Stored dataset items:
--- START ---

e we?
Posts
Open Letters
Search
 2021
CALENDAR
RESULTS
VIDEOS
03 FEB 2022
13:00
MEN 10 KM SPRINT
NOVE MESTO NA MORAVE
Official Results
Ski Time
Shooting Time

--- END ---
--- START ---

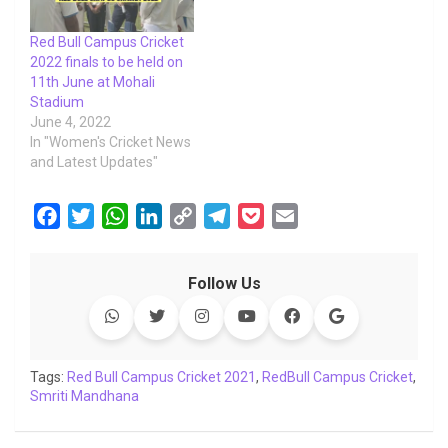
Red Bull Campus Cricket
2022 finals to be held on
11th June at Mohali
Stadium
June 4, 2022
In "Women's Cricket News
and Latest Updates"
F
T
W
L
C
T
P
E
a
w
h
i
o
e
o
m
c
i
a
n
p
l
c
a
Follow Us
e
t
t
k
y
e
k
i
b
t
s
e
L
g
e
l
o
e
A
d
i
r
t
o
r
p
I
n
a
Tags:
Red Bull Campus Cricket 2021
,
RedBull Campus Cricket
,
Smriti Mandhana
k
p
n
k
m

--- END ---
--- START ---

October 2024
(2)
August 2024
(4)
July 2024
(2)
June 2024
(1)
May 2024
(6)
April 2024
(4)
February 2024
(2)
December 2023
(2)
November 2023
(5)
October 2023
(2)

--- END ---

• **Description of the task**
Go through the records and show every line with the string "Campus" in it.

• **Exercise response**
Red Bull Campus Cricket
Red Bull Campus Cricket 2021
RedBull Campus Cricket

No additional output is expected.